The city’s budget for fiscal year 2025, which began on July 1, included $210,000 for purchase of the tractor and snowblower head. According to a memo from Maintenance Department Manager Scott Sundberg, included with an ordinance unanimously adopted by the council on Sept. 25, the price of the purchase jumped suddenly to nearly $232,000 this summer.
Sundberg writes that he verified the price of the purchase earlier this year with vendor Yukon Equipment, based in Anchorage.

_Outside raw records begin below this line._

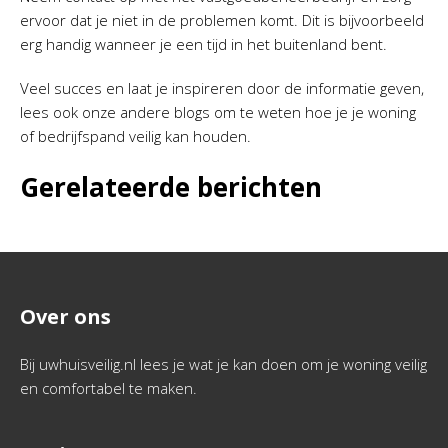
ervoor dat je niet in de problemen komt. Dit is bijvoorbeeld
erg handig wanneer je een tijd in het buitenland bent.
Veel succes en laat je inspireren door de informatie geven,
lees ook onze andere blogs om te weten hoe je je woning
of bedrijfspand veilig kan houden.
Gerelateerde berichten
Over ons
Bij uwhuisveilig.nl lees je wat je kan doen om je woning veilig
en comfortabel te maken.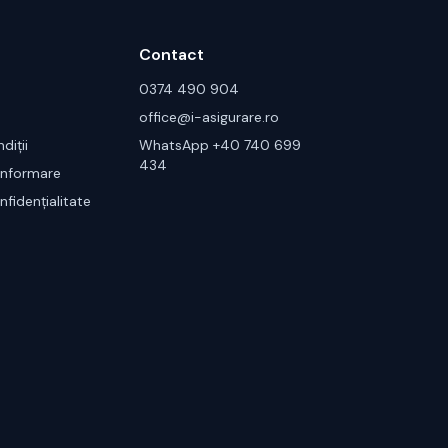
Contact
0374 490 904
office@i-asigurare.ro
diții
WhatsApp +40 740 699
434
informare
nfidențialitate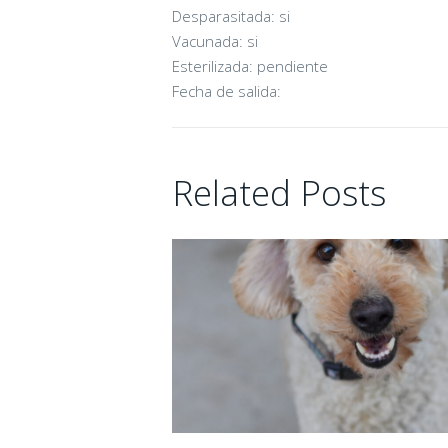
Desparasitada: si
16/06/2026
Vacunada: si
Esterilizada: pendiente
Fecha de salida:
Related Posts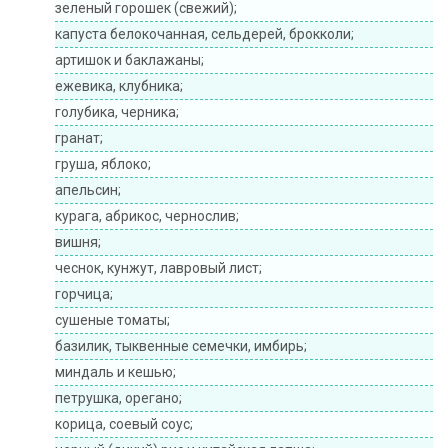
зеленый горошек (свежий);
капуста белокочанная, сельдерей, брокколи;
артишок и баклажаны;
ежевика, клубника;
голубика, черника;
гранат;
груша, яблоко;
апельсин;
курага, абрикос, чернослив;
вишня;
чеснок, кунжут, лавровый лист;
горчица;
сушеные томаты;
базилик, тыквенные семечки, имбирь;
миндаль и кешью;
петрушка, орегано;
корица, соевый соус;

The city used the State of Alaska’s procurement site to create the budget and expected to purchase the equipment at a discounted “state pricing.”
“Yukon was informed by (the manufacturer) this summer that the state pricing reached the limit and would no longer be available for us to piggyback,” the memo says.
Without access to the discount, Soldotna purchased the tractor alone for $207,000.
The ordinance adopted by the council appropriates a remaining $21,847 from the Streets and Maintenance Department’s capital project fund to the equipment replacement fund for the purchase of the snowblower attachment, which costs $23,880.
Soldotna Public Works Director Kyle Kornelis told the council on Wednesday that the trackless tractors are the smaller sidewalk clearing vehicles — “incredible machines” — that Soldotna has used in recent years.
With approval of the funding, Kornelis says that the tractor and snowblower attachment will both arrive in November, in time to hit the sidewalks this winter.
Asked by the council about issues with snow clearing that made headlines in Anchorage in 2023, Kornelis said Soldotna has the personnel and the equipment necessary to tackle snowfall in “a mostly timely manner.”
The ordinance was passed on a unanimous vote.
A full recording of the meeting and the full text of the ordinance can be found at soldotna.org.